● **Problem**:
Please keep the images out and set down the data exactly as given.

________

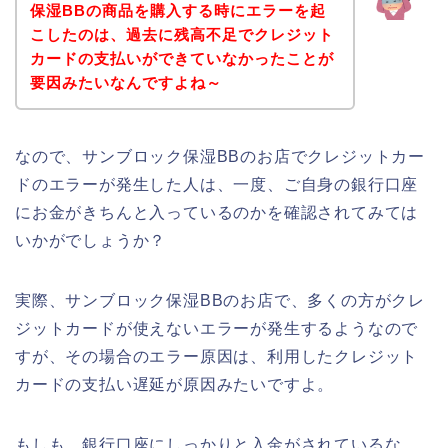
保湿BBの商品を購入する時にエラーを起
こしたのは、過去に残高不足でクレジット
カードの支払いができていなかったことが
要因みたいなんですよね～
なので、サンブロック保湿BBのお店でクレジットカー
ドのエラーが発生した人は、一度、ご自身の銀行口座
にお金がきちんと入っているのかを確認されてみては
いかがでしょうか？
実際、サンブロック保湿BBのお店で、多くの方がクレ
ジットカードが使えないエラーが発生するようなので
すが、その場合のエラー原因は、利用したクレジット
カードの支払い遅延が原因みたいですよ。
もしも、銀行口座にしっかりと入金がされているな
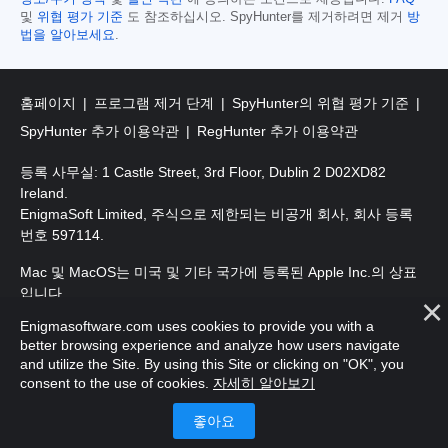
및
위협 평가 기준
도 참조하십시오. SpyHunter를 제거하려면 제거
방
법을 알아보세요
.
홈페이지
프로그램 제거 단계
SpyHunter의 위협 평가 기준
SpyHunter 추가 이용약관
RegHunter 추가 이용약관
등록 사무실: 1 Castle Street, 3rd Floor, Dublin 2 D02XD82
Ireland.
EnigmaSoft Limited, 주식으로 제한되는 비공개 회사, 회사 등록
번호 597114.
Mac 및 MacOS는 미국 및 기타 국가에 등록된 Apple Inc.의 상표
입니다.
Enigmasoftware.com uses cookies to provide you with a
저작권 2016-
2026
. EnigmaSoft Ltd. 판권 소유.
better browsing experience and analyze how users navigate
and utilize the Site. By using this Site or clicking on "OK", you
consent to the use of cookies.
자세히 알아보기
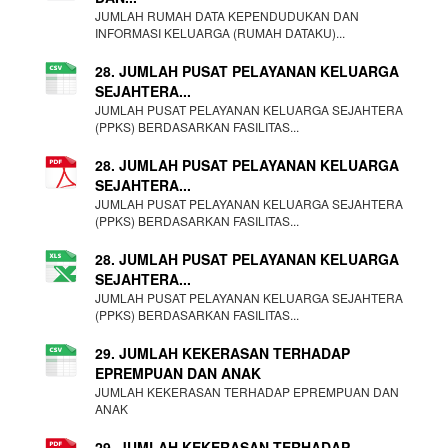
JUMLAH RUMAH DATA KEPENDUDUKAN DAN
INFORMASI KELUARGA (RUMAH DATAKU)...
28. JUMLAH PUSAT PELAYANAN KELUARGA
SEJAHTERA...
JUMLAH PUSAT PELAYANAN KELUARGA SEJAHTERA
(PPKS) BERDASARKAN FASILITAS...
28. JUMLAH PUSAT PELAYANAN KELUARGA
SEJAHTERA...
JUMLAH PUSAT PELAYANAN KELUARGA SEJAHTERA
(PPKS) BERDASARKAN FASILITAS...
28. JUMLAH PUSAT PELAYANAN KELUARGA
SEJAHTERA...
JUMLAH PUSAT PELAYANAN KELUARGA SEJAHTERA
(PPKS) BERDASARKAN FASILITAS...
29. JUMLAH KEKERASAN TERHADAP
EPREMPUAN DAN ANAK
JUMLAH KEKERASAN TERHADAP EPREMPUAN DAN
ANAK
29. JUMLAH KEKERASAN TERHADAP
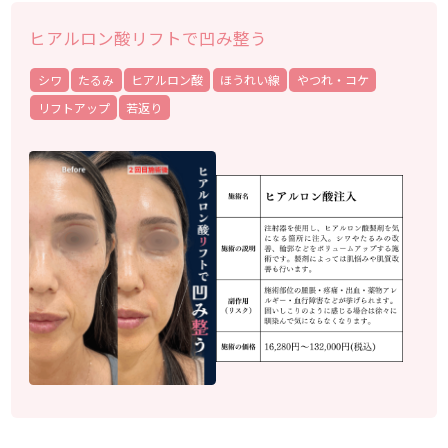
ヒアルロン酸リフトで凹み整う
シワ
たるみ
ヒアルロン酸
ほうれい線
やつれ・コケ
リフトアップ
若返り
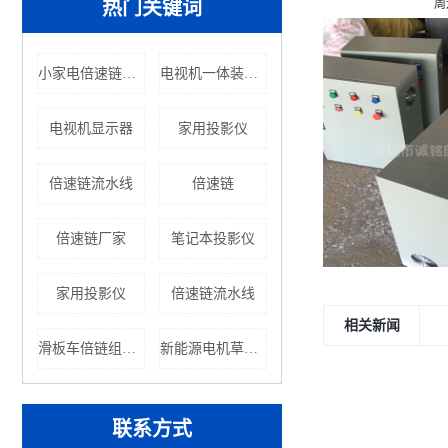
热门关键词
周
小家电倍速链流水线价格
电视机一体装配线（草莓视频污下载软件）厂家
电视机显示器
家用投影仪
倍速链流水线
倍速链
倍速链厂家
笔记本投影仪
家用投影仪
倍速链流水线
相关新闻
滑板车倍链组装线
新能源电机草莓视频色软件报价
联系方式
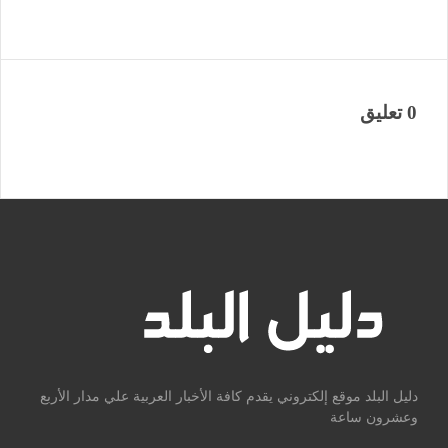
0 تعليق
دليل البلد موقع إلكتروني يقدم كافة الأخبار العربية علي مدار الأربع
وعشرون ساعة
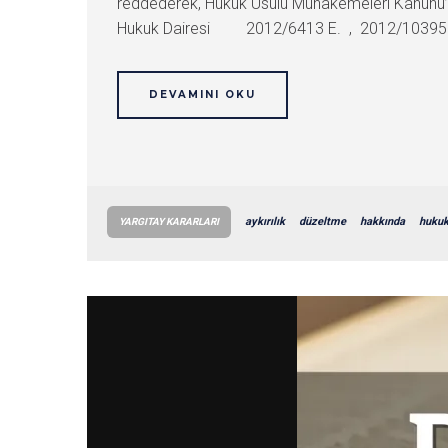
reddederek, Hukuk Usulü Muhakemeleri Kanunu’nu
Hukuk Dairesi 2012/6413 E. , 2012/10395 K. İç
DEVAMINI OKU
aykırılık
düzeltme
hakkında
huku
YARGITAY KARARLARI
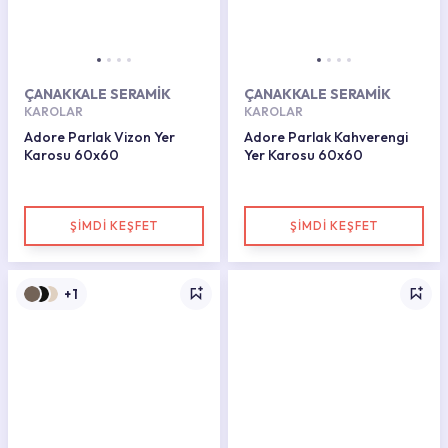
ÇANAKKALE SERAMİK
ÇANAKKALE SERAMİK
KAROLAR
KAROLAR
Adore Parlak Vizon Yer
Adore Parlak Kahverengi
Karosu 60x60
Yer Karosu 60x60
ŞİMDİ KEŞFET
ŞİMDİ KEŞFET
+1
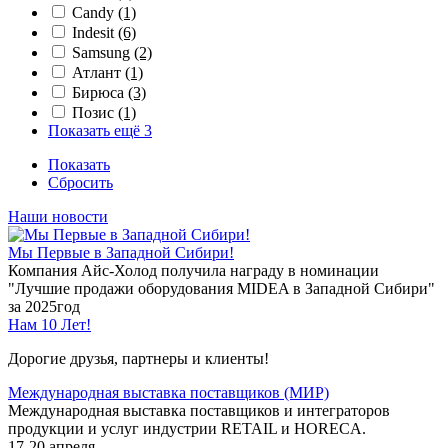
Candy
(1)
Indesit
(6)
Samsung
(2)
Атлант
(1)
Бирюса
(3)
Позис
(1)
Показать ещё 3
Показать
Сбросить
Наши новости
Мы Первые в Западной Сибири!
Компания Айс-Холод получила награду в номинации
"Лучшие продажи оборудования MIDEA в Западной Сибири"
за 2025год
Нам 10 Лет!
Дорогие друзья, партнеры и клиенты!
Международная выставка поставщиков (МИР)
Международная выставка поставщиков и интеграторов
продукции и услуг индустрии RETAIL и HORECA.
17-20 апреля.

________

● **Solution**:
保湿BBの商品を購入する時にエラーを起
こしたのは、過去に残高不足でクレジット
カードの支払いができていなかったことが
要因みたいなんですよね～
なので、サンブロック保湿BBのお店でクレジットカー
ドのエラーが発生した人は、一度、ご自身の銀行口座
にお金がきちんと入っているのかを確認されてみては
いかがでしょうか？
実際、サンブロック保湿BBのお店で、多くの方がクレ
ジットカードが使えないエラーが発生するようなので
すが、その場合のエラー原因は、利用したクレジット
カードの支払い遅延が原因みたいですよ。
もしも、銀行口座にしっかりと入金がされているな
및
위협 평가 기준
도 참조하십시오. SpyHunter를 제거하려면 제거
방
법을 알아보세요
.
홈페이지
프로그램 제거 단계
SpyHunter의 위협 평가 기준
SpyHunter 추가 이용약관
RegHunter 추가 이용약관
등록 사무실: 1 Castle Street, 3rd Floor, Dublin 2 D02XD82
Ireland.
EnigmaSoft Limited, 주식으로 제한되는 비공개 회사, 회사 등록
번호 597114.
Mac 및 MacOS는 미국 및 기타 국가에 등록된 Apple Inc.의 상표
입니다.
Enigmasoftware.com uses cookies to provide you with a
저작권 2016-
2026
. EnigmaSoft Ltd. 판권 소유.
better browsing experience and analyze how users navigate
and utilize the Site. By using this Site or clicking on "OK", you
consent to the use of cookies.
자세히 알아보기
JUMLAH RUMAH DATA KEPENDUDUKAN DAN
INFORMASI KELUARGA (RUMAH DATAKU)...
28. JUMLAH PUSAT PELAYANAN KELUARGA
SEJAHTERA...
JUMLAH PUSAT PELAYANAN KELUARGA SEJAHTERA
(PPKS) BERDASARKAN FASILITAS...
28. JUMLAH PUSAT PELAYANAN KELUARGA
SEJAHTERA...
JUMLAH PUSAT PELAYANAN KELUARGA SEJAHTERA
(PPKS) BERDASARKAN FASILITAS...
28. JUMLAH PUSAT PELAYANAN KELUARGA
SEJAHTERA...
JUMLAH PUSAT PELAYANAN KELUARGA SEJAHTERA
(PPKS) BERDASARKAN FASILITAS...
29. JUMLAH KEKERASAN TERHADAP
EPREMPUAN DAN ANAK
JUMLAH KEKERASAN TERHADAP EPREMPUAN DAN
ANAK
29. JUMLAH KEKERASAN TERHADAP
ヒアルロン酸リフトで凹み整う
シワ
たるみ
ヒアルロン酸
ほうれい線
やつれ・コケ
リフトアップ
若返り
热门关键词
周
小家电倍速链流水线价格
电视机一体装配线（草莓视频污下载软件）厂家
电视机显示器
家用投影仪
倍速链流水线
倍速链
倍速链厂家
笔记本投影仪
家用投影仪
倍速链流水线
相关新闻
滑板车倍链组装线
新能源电机草莓视频色软件报价
联系方式
0 تعليق
دليل البلد موقع إلكتروني يقدم كافة الأخبار العربية علي مدار الأربع
وعشرون ساعة
reddederek, Hukuk Usulü Muhakemeleri Kanunu’nu
Hukuk Dairesi 2012/6413 E. , 2012/10395 K. İç
DEVAMINI OKU
aykırılık
düzeltme
hakkında
huku
YARGITAY KARARLARI
ÇANAKKALE SERAMİK
ÇANAKKALE SERAMİK
KAROLAR
KAROLAR
Adore Parlak Vizon Yer
Adore Parlak Kahverengi
Karosu 60x60
Yer Karosu 60x60
ŞİMDİ KEŞFET
ŞİMDİ KEŞFET
+1
Candy
(1)
Indesit
(6)
Samsung
(2)
Атлант
(1)
Бирюса
(3)
Позис
(1)
Показать ещё 3
Показать
Сбросить
Наши новости
Мы Первые в Западной Сибири!
Компания Айс-Холод получила награду в номинации
"Лучшие продажи оборудования MIDEA в Западной Сибири"
за 2025год
Нам 10 Лет!
Дорогие друзья, партнеры и клиенты!
Международная выставка поставщиков (МИР)
Международная выставка поставщиков и интеграторов
продукции и услуг индустрии RETAIL и HORECA.
17-20 апреля.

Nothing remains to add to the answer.